*YOUR ASSIGNMENT*:
Among the lines of the records, please find those that contain the word "concerns" and copy them.
---
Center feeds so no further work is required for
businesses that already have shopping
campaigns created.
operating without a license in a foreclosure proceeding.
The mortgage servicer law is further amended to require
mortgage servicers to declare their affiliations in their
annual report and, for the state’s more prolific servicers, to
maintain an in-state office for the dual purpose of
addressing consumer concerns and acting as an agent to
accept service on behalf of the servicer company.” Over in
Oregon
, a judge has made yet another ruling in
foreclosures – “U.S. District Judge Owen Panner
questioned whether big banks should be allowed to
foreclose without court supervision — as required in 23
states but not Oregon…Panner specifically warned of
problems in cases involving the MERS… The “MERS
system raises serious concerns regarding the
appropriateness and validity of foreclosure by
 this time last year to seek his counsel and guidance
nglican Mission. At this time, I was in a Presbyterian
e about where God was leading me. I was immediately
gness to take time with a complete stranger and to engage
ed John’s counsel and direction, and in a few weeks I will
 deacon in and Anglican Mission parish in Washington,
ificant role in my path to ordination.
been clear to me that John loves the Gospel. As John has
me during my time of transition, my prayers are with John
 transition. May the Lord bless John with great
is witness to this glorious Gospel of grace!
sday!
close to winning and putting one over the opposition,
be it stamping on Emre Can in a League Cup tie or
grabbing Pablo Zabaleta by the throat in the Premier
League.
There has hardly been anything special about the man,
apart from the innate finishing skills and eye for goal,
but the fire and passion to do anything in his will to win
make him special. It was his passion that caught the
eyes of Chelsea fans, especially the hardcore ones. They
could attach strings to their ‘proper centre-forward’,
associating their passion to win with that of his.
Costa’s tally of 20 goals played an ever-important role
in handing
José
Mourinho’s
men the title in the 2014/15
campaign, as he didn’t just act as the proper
---
*TASK OUTPUT*:
addressing consumer concerns and acting as an agent to
system raises serious concerns regarding the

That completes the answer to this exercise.